Transcribed page contents
___

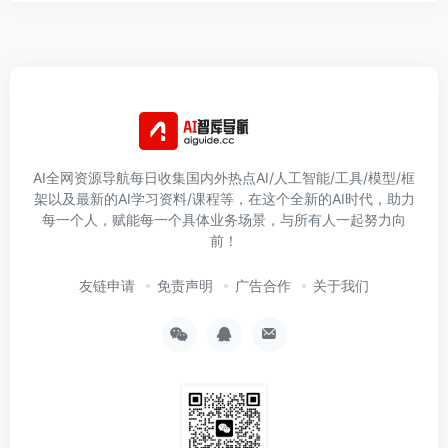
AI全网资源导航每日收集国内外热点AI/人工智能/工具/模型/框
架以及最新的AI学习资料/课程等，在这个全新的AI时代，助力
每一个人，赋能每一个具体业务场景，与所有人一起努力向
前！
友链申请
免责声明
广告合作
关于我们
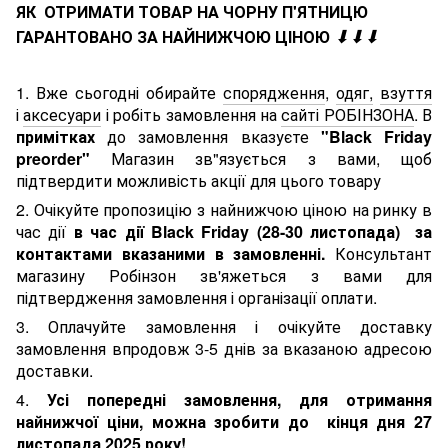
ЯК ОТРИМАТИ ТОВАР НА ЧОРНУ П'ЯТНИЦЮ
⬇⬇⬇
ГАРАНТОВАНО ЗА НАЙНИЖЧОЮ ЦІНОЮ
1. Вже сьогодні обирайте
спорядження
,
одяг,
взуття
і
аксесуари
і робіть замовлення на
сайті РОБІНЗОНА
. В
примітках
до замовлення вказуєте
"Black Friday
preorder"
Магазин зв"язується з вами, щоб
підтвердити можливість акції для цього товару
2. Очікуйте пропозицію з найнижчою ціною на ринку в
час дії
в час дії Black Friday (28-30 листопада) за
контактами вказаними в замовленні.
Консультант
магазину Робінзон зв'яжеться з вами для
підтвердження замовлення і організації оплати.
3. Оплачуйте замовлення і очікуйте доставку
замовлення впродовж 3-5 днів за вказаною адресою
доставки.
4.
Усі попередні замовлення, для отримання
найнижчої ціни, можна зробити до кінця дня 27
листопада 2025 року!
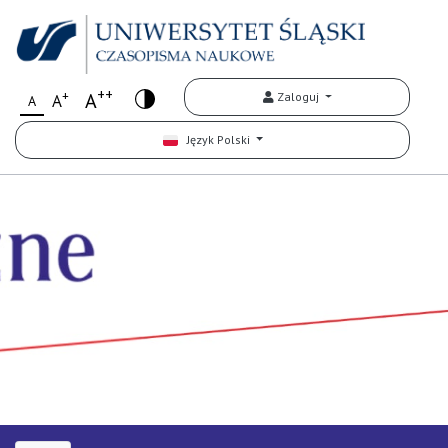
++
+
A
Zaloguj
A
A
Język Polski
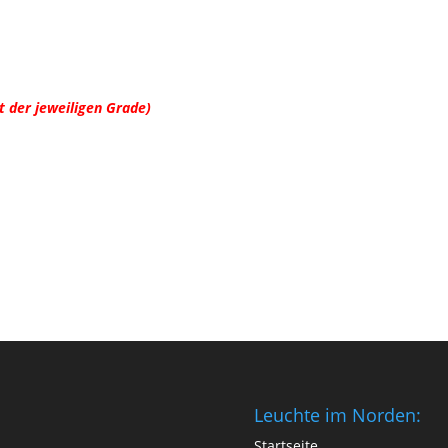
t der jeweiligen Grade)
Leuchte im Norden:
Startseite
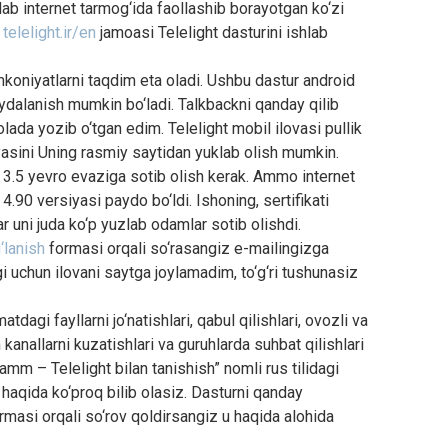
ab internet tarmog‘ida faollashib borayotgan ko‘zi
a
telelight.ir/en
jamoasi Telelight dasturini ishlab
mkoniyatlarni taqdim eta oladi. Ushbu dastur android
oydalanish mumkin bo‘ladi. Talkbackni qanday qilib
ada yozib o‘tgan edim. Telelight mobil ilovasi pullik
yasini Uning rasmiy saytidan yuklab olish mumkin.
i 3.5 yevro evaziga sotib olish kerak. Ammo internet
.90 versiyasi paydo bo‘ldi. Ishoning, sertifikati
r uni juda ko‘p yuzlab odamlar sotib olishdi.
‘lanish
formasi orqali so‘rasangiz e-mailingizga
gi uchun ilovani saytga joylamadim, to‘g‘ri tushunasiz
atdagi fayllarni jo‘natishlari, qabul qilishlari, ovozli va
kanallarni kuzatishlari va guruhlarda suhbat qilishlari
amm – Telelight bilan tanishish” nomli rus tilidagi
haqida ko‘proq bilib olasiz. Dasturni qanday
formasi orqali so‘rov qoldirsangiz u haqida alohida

___

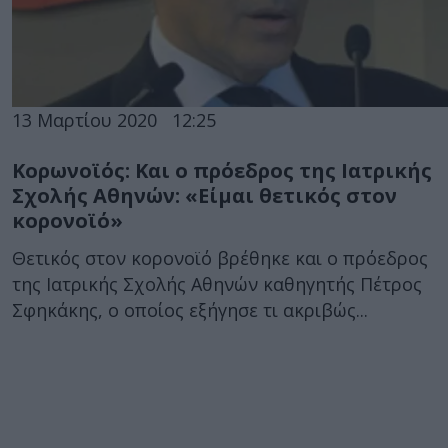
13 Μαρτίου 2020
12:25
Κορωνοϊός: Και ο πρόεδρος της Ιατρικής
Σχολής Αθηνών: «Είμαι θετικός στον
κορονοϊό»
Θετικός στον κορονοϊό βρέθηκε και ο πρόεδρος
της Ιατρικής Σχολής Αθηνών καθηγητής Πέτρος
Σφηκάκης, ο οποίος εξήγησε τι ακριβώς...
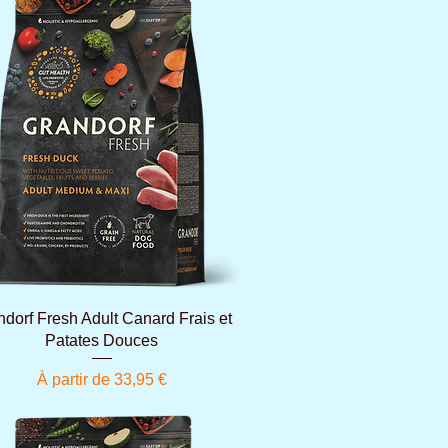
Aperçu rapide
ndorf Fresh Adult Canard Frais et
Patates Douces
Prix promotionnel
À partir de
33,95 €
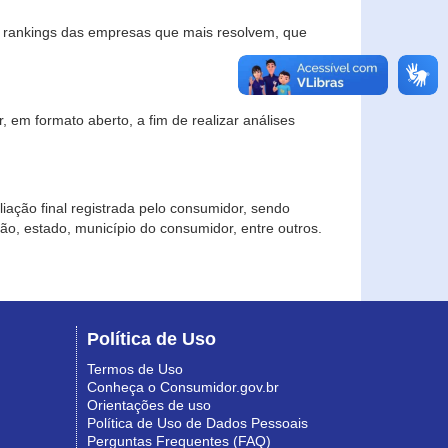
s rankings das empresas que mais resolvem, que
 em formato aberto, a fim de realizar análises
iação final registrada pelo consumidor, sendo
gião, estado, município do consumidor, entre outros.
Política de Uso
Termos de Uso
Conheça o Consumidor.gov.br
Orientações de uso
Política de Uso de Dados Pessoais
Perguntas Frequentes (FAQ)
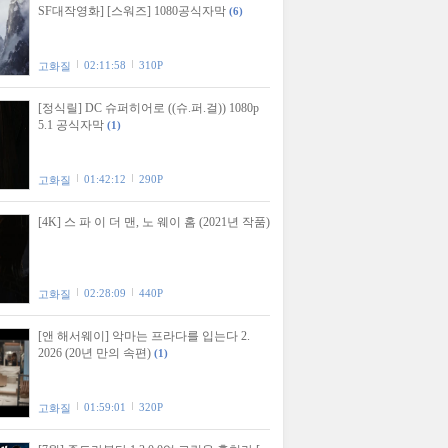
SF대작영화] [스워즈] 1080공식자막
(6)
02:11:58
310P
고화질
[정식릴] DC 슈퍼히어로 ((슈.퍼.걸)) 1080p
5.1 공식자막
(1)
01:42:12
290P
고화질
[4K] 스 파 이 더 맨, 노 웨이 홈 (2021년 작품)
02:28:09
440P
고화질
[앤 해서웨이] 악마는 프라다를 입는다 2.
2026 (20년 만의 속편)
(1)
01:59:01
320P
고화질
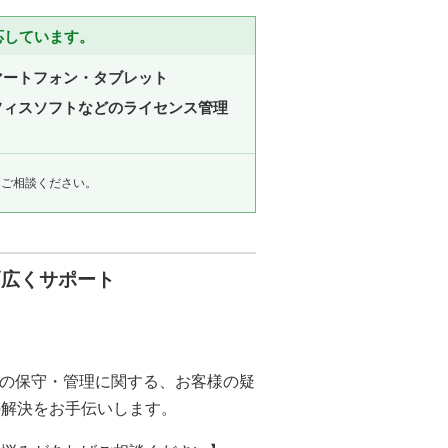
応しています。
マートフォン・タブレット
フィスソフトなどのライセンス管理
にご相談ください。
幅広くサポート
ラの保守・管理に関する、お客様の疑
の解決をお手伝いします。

___

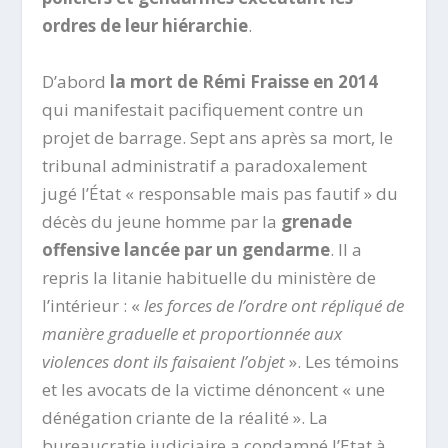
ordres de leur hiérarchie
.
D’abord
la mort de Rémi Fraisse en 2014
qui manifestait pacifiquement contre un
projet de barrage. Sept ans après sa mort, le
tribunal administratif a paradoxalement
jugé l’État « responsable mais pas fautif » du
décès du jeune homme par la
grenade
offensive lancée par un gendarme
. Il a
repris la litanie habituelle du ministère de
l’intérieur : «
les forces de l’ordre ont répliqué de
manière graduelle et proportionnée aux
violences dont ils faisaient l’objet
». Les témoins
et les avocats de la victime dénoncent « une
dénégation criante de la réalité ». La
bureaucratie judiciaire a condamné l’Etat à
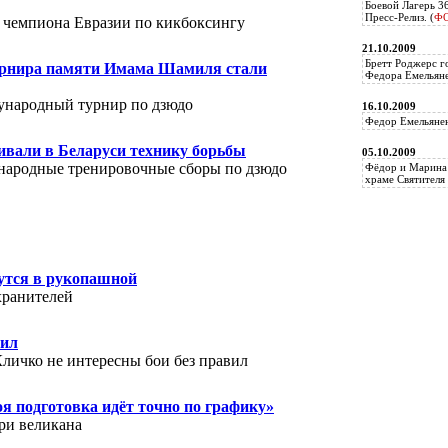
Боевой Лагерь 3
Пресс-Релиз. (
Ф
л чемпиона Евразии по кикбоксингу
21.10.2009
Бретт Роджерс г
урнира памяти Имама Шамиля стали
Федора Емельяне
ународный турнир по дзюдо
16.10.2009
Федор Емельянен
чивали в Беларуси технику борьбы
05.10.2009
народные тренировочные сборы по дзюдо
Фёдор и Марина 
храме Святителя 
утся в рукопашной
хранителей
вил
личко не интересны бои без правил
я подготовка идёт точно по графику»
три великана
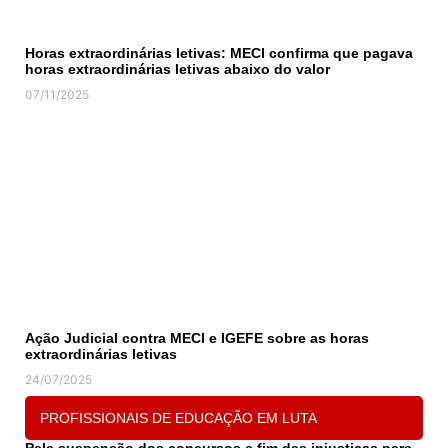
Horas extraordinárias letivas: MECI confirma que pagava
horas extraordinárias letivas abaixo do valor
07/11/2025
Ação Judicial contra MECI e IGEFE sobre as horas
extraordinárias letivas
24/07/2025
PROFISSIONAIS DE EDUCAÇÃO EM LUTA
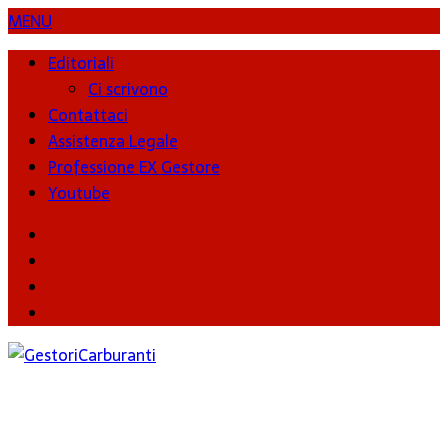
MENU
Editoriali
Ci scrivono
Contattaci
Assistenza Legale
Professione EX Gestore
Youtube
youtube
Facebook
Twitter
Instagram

___

If a picture sits between the line containing "et les avocats" and the line containing "чивали в Беларуси технику борьбы", leave it out, and return the lines of that range above exactly, both ends included.

> [RESPONSE TO THIS TASK]
et les avocats de la victime dénoncent « une
dénégation criante de la réalité ». La
bureaucratie judiciaire a condamné l’Etat à
Боевой Лагерь 3
Пресс-Релиз. (
Ф
л чемпиона Евразии по кикбоксингу
21.10.2009
Бретт Роджерс г
урнира памяти Имама Шамиля стали
Федора Емельяне
ународный турнир по дзюдо
16.10.2009
Федор Емельянен
чивали в Беларуси технику борьбы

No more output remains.